Stored data entries
• • • •

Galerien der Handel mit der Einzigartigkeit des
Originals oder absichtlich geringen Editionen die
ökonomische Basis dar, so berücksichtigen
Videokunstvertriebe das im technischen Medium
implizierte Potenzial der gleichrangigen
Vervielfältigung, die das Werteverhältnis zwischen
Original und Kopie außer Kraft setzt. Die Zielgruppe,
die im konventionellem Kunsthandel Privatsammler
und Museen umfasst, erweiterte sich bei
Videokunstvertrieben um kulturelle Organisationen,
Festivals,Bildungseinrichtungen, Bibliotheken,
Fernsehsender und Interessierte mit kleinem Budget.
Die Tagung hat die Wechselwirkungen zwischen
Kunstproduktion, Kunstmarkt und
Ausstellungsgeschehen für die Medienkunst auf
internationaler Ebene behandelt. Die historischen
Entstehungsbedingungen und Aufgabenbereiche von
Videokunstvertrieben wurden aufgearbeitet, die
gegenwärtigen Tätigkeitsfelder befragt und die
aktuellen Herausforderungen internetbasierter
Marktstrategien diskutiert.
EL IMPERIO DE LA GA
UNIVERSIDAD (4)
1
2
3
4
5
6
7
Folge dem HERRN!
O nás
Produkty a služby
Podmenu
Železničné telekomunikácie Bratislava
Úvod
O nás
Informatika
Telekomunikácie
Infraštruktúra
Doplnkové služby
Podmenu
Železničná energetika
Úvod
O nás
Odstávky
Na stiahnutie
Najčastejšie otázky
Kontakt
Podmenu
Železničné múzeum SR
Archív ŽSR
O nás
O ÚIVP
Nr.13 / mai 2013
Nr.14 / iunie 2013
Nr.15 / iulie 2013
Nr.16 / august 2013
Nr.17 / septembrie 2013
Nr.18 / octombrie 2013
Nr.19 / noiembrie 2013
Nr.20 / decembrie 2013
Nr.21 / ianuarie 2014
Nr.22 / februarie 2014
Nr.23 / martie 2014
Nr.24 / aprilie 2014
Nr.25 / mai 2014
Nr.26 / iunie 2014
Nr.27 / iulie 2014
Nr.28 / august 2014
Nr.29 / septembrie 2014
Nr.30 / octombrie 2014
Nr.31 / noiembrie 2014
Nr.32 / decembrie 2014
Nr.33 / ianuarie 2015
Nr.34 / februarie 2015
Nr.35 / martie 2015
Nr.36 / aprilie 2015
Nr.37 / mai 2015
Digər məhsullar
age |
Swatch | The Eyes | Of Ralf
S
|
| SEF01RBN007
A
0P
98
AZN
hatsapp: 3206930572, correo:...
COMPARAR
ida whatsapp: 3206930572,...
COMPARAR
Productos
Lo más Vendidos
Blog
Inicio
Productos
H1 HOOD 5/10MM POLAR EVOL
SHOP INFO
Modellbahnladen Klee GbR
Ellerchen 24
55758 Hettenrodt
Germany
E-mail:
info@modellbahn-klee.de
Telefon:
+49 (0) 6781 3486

• • • •

> WORK REQUEST
Above are some records. Copy each of their lines that holds the string "služby".

> OUTPUT OF THE EXERCISE
Produkty a služby
Doplnkové služby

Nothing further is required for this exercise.